Today is my 9/80 Friday off. So the first thing that happened is that I slept in. Then, I had a leisurely period of spiritual study. In fact I am in chapter 16.VII of A Course in Miracles text. Here is a little bit of what I read which possibly could be understood by a non-course student.
"Do not underestimate the intensity of the ego’s drive for vengeance on the past. It is completely savage and completely insane. For the ego remembers everything you have done that has offended it, and seeks retribution of you. The fantasies it brings to its chosen relationships in which to act out its hate are fantasies of your destruction. For the ego holds the past against you, and in your escape from the past it sees itself deprived of the vengeance it believes you so justly merit. Yet without your alliance in your own destruction, the ego could not hold you to the past. In the special relationship you are allowing your destruction to be. That this is insane is obvious. But what is less obvious is that the present is useless to you while you pursue the ego’s goal as its ally....Against the ego’s insane notion of salvation the Holy Spirit gently lays the holy instant. We said before that the Holy Spirit must teach through comparisons, and uses opposites to point to truth. The holy instant is the opposite of the ego’s fixed belief in salvation through vengeance for the past. In the holy instant it is understood that the past is gone, and with its passing the drive for vengeance has been uprooted and has disappeared. The stillness and the peace of now enfold you in perfect gentleness. Everything is gone except the truth."
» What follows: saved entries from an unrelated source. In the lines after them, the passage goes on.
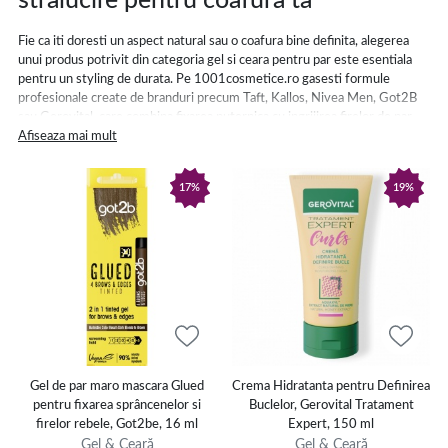
stralucire pentru coafura ta
Fie ca iti doresti un aspect natural sau o coafura bine definita, alegerea
unui produs potrivit din categoria gel si ceara pentru par este esentiala
pentru un styling de durata. Pe 1001cosmetice.ro gasesti formule
profesionale create de branduri precum Taft, Kallos, Nivea Men, Got2B
sau Gerovital, care combina fixarea puternica cu ingrijirea firelor de par.
Afiseaza mai mult
Fiecare produs este conceput sa raspunda nevoilor diferite ale parului tau
- de la gel de par pentru barbati cu efect invizibil, pana la ceara de par
17%
19%
pentru femei care ofera un look natural si stralucitor.
Gel de par potrivit pentru nevoile tale -
cum il alegi?
Cu ajutorul unui gel de par bine ales poti obtine:
coafuri structurate,
rezistente la umiditate si vant,
fara efect de lipire.
Gel de par maro mascara Glued
Crema Hidratanta pentru Definirea
pentru fixarea sprâncenelor si
Buclelor, Gerovital Tratament
Variantele de tip gel de par pentru femei pun accent pe definirea buclelor
firelor rebele, Got2be, 16 ml
Expert, 150 ml
si mentinerea formei naturale, in timp ce formulele destinate barbatilor
Gel & Ceară
Gel & Ceară
au o actiune de fixare extrema, ideala pentru stiluri moderne si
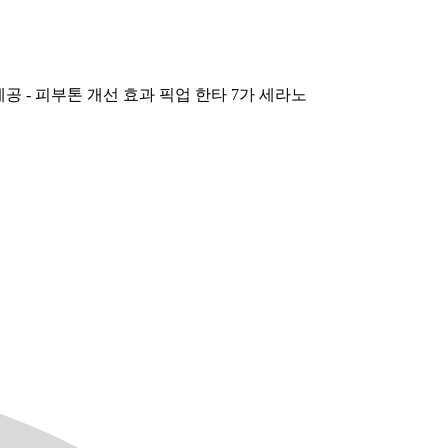
공 - 피부톤 개선 효과 픽업 한타 7가 세라노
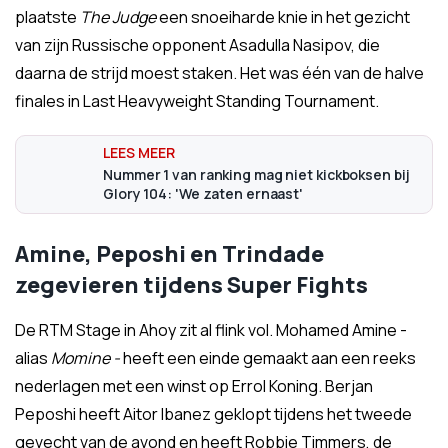
plaatste
The Judge
een snoeiharde knie in het gezicht
van zijn Russische opponent Asadulla Nasipov, die
daarna de strijd moest staken. Het was één van de halve
finales in Last Heavyweight Standing Tournament.
Nummer 1 van ranking mag niet kickboksen bij
Glory 104: 'We zaten ernaast'
Amine, Peposhi en Trindade
zegevieren tijdens Super Fights
De RTM Stage in Ahoy zit al flink vol. Mohamed Amine -
alias
Momine -
heeft een einde gemaakt aan een reeks
nederlagen met een winst op Errol Koning. Berjan
Peposhi heeft Aitor Ibanez geklopt tijdens het tweede
gevecht van de avond en heeft Robbie Timmers, de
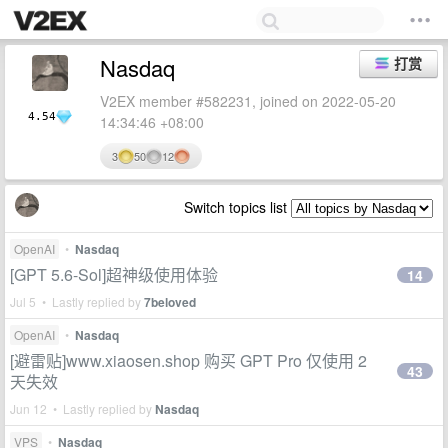
Nasdaq
打赏
V2EX member #582231, joined on 2022-05-20
4.54
14:34:46 +08:00
3
50
12
Switch topics list
OpenAI
•
Nasdaq
[GPT 5.6-Sol]超神级使用体验
14
Jul 5 • Lastly replied by
7beloved
OpenAI
•
Nasdaq
[避雷贴]www.xiaosen.shop 购买 GPT Pro 仅使用 2
43
天失效
Jun 12 • Lastly replied by
Nasdaq
VPS
•
Nasdaq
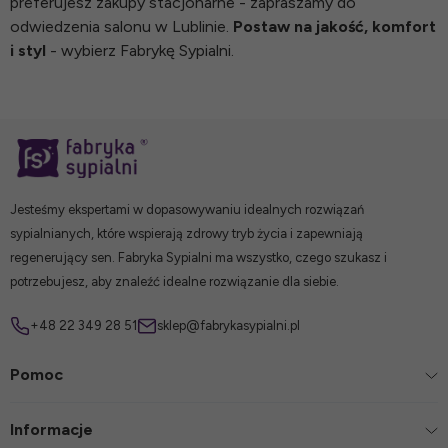
preferujesz zakupy stacjonarne - zapraszamy do
odwiedzenia salonu w Lublinie.
Postaw na jakość, komfort
i styl
- wybierz Fabrykę Sypialni.
Jesteśmy ekspertami w dopasowywaniu idealnych rozwiązań
sypialnianych, które wspierają zdrowy tryb życia i zapewniają
regenerujący sen. Fabryka Sypialni ma wszystko, czego szukasz i
potrzebujesz, aby znaleźć idealne rozwiązanie dla siebie.
+48 22 349 28 51
sklep@fabrykasypialni.pl
Pomoc
Informacje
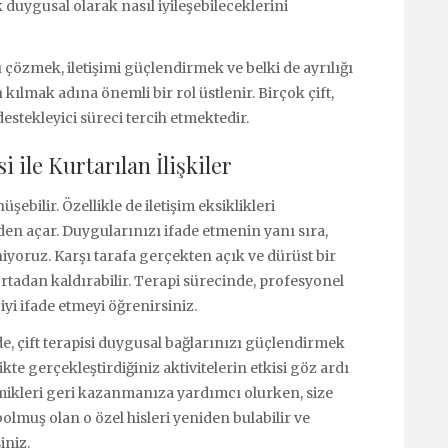
 duygusal olarak nasıl iyileşebileceklerini
rı çözmek, iletişimi güçlendirmek ve belki de ayrılığı
ılmak adına önemli bir rol üstlenir. Birçok çift,
estekleyici süreci tercih etmektedir.
i ile Kurtarılan İlişkiler
ebilir. Özellikle de iletişim eksiklikleri
iden açar. Duygularınızı ifade etmenin yanı sıra,
eniyoruz. Karşı tarafa gerçekten açık ve dürüst bir
rtadan kaldırabilir. Terapi sürecinde, profesyonel
iyi ifade etmeyi öğrenirsiniz.
e, çift terapisi duygusal bağlarınızı güçlendirmek
ikte gerçekleştirdiğiniz aktivitelerin etkisi göz ardı
inamikleri geri kazanmanıza yardımcı olurken, size
bolmuş olan o özel hisleri yeniden bulabilir ve
iniz.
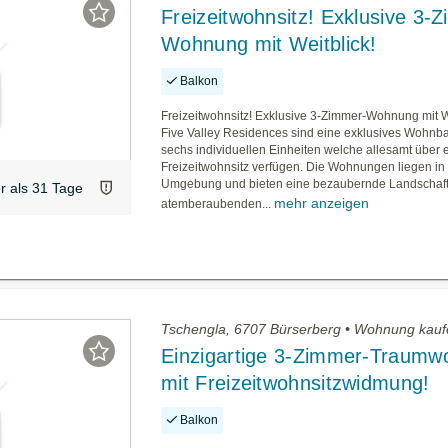
Freizeitwohnsitz! Exklusive 3-
Wohnung mit Weitblick!
Balkon
Freizeitwohnsitz! Exklusive 3-Zimmer-Wohnung mit W
Five Valley Residences sind eine exklusives Wohnba
sechs individuellen Einheiten welche allesamt über 
Freizeitwohnsitz verfügen. Die Wohnungen liegen in
Umgebung und bieten eine bezaubernde Landschaft
er als 31 Tage
mehr anzeigen
atemberaubenden...
Tschengla, 6707 Bürserberg • Wohnung kau
Einzigartige 3-Zimmer-Traum
mit Freizeitwohnsitzwidmung!
Balkon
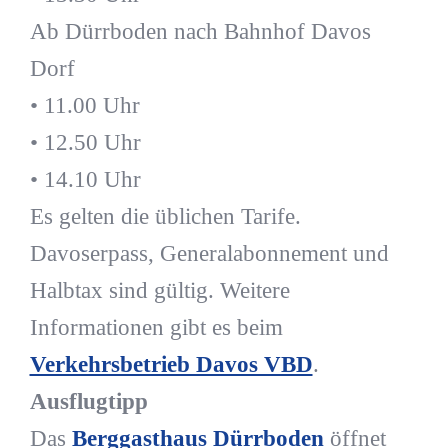
Ab Dürrboden nach Bahnhof Davos
Dorf
• 11.00 Uhr
• 12.50 Uhr
• 14.10 Uhr
Es gelten die üblichen Tarife.
Davoserpass, Generalabonnement und
Halbtax sind gültig. Weitere
Informationen gibt es beim
Verkehrsbetrieb Davos VBD
.
Ausflugtipp
Das
Berggasthaus Dürrboden
öffnet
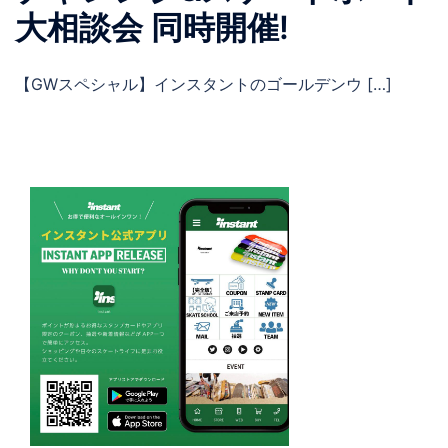
大相談会 同時開催!
【GWスペシャル】インスタントのゴールデンウ […]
I pondered "destruction" and "hate fantasies" and the "holy instant". I was able to disgorge some nasty thoughts which were quietly playing in my mind and give these to whatever spiritual power there is.
Then I read Uptal's Perfection Journey blog. http://perfectionjourney.org/ I was inspired by the stories of the runners.
Then I loaded up my water bottles and headed to Brummerhop park intending just to walk laps for awhile. Quite quickly I got to my revelation about "Done Deal." I remembered the fateful day near the Jaffa Gate in old Jerusalem. I was 22 or so. I was watching a couple of Hassidic men in fur hats and beards and ear locks walk into the Via Delarosa. I had a tiny thought, "If they are willing to dress like that, there must be something to this God thing."
I was not a meditator at the time, so it is amazing that I noticed that one little thought. Except that I instantly answered yes. In that moment, I became a God seeker and nothing has since been able to knock me off track. So, in the religious sense, it was in that moment that I became married to the God quest. I didn't really need monastic profession to validate the commitment. It is a done deal. I said I do, or I will, and that is that.
It was jogging in super hot, super humid, small and secret Brummerhop park today that I finally realized the truth of my being. Doing laps in Brummerhop park is an existential activity. It is the equal of sitting on a cushion or attending Mass. All is communion.
Nothing needs to be added to anyone to achieve holiness. It is merely a matter of saying yes and accepting conscious contact with a higher power. I said yes long ago and the practice of conscious contact has never abated.